Nem o ex-presidente Luiz Inácio Lula da Silva nem o ex-ministro Alexandre Padilha ocupam cargo público, mas ambos participaram recentemente da entrega das chaves de um conjunto habitacional do programa Minha Casa, Minha Vida. Julgando-se mandatário eterno, Lula não precisa de justificativa para fazer o que lhe dá na telha - e se sente muito à vontade para exercer uma espécie de Presidência paralela, com direito até a inaugurações.
A participação no evento em Taboão da Serra, na Grande São Paulo, faz parte do esforço de Lula para dizer à presidente Dilma Rousseff como ela deve se comportar no segundo mandato, especialmente em relação aos "movimentos sociais". E o recado não podia ser mais direto: para Lula, Dilma deve se dobrar a esses grupos, mesmo aos mais radicais.
A inauguração do condomínio foi uma encenação meticulosamente coreografada com o novo amigo de Lula, o líder do Movimento dos Trabalhadores Sem-Teto (MTST), Guilherme Boulos - hoje talvez o mais bem organizado grupo de desordeiros de São Paulo, que explora a fraqueza das autoridades para, por meio da intimidação e da chantagem, obter benefícios à margem da lei.
O MTST é o responsável pelo projeto dos apartamentos entregues em Taboão, dentro da modalidade Minha Casa, Minha Vida - Entidades, que destina financiamento aos movimentos de sem-teto para que estes façam as moradias.

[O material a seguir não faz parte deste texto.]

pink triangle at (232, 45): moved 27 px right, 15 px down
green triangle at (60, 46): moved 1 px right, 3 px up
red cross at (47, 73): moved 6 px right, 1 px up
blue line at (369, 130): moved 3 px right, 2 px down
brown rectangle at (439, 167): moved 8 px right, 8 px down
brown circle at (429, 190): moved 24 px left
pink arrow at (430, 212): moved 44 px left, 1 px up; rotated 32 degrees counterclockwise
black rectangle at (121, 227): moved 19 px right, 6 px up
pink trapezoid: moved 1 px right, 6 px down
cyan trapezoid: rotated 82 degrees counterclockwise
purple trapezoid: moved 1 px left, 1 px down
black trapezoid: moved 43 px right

Como se sabe, a maior parte das entidades beneficiadas pelo programa é liderada por petistas, que privilegiam correligionários e "ativistas" na hora de decidir quem receberá as chaves primeiro. O aparelhamento político é evidente, sem falar na grande possibilidade de corrupção que o modelo gera.

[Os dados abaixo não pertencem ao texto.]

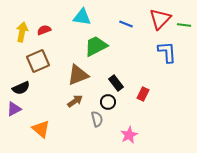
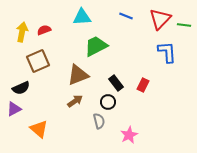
cyan triangle: rotated 12 degrees counterclockwise
blue line: moved 8 px up
red rectangle: moved 9 px up
gray semicircle: moved 2 px right, 2 px down
orange triangle: moved 2 px left
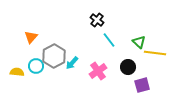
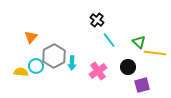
cyan arrow: rotated 40 degrees counterclockwise
yellow semicircle: moved 4 px right
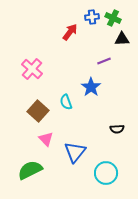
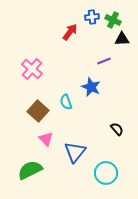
green cross: moved 2 px down
blue star: rotated 12 degrees counterclockwise
black semicircle: rotated 128 degrees counterclockwise
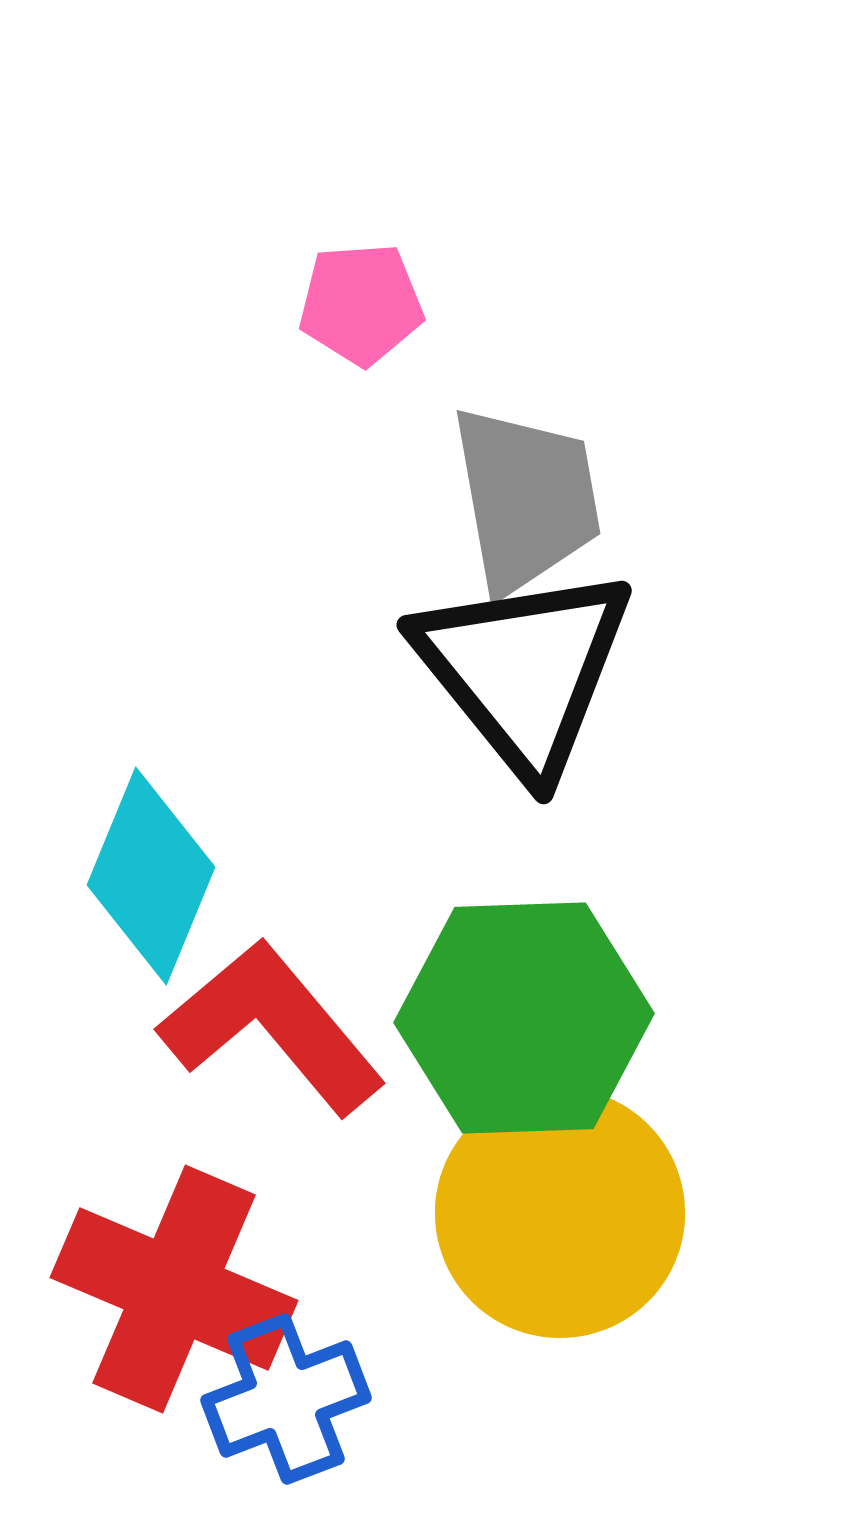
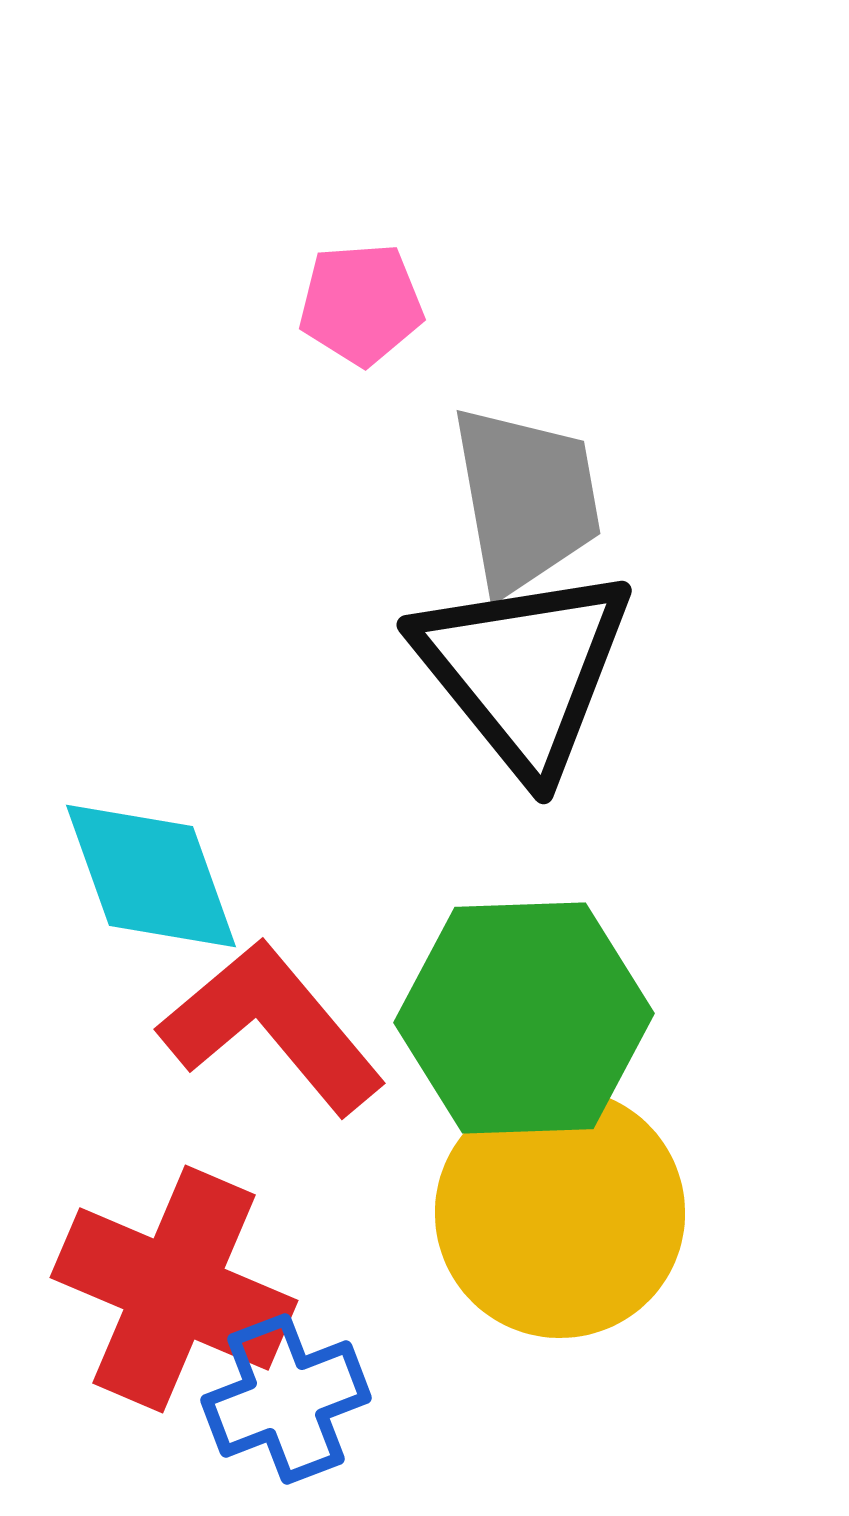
cyan diamond: rotated 42 degrees counterclockwise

O MTST que Lula prestigiou ganhou notoriedade nos últimos tempos ao promover invasões relâmpago de terrenos na cidade de São Paulo e ao acossar vereadores para que estes aprovassem emendas ao Plano Diretor e, assim, favorecessem seu grupo. Uma das mudanças que a turma de Boulos obteve na marra foi o novo critério de zoneamento de uma área invadida às margens da Represa de Guarapiranga. Os vereadores decidiram que a área não era mais uma "zona de preservação permanente" (Zepam), e sim uma "zona especial de interesse social" (Zeis), para que então pudesse ser entregue ao MTST. A proteção ambiental ficou em segundo plano.

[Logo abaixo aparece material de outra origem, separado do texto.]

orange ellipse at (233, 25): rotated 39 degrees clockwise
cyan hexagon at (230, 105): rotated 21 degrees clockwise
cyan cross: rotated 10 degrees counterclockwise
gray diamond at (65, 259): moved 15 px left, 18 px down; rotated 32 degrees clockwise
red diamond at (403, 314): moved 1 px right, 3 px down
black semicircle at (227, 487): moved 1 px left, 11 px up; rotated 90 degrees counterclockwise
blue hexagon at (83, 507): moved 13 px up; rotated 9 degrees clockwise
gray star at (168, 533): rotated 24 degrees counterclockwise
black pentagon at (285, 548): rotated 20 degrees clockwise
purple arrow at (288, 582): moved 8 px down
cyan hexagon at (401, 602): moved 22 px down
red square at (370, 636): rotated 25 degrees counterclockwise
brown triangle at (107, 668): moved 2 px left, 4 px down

Em vez de pacificar os movimentos de sem-teto, a subserviência dos políticos aos desejos do MTST acabou por estimular as invasões, pois ficou claro que o Estado havia se tornado refém desses grupos - bastava apenas decidir o tamanho do resgate a cobrar.
Mas o que para alguns é problema, para Lula é oportunidade. Especialista em cooptação, o petista trouxe Boulos para seu palanque, enxergando nele mais um veículo por meio do qual pode exercer pressão sobre Dilma. Na patuscada política de Taboão da Serra, Lula não teve nenhum pudor de depreciar o Minha Casa, Minha Vida, hoje o principal destino dos investimentos do Programa de Aceleração do Crescimento (PAC), para sugerir que o modelo atual, em que as pessoas comuns esperam sua vez para receber as chaves do apartamento, deve perder espaço para aquele que privilegia os movimentos de sem-teto e seus militantes.
Lula deu a entender que os apartamentos construídos por esses movimentos são muito melhores do que os entregues pelas empreiteiras. Ele contou que, certa vez, visitou um dos empreendimentos do Minha Casa e constatou que "a casa não estava acabada, a casa não tinha estuque, a casa não tinha porta, e o chão era de terra", tudo isso porque a construtora queria "fazer mais barato". Como sempre desabrido, Lula disse que gostaria de ter "pegado de cacete os caras que tinham cuidado daquela casa" e que "o cara que faz uma casa assim para um trabalhador, eu duvido que ele tenha coragem de colocar a mãe dele lá dentro".
Ao "companheiro Guilherme", Lula prometeu "tentar convencer a presidenta Dilma a vir na próxima inauguração", para que ela veja pessoalmente como é que se faz.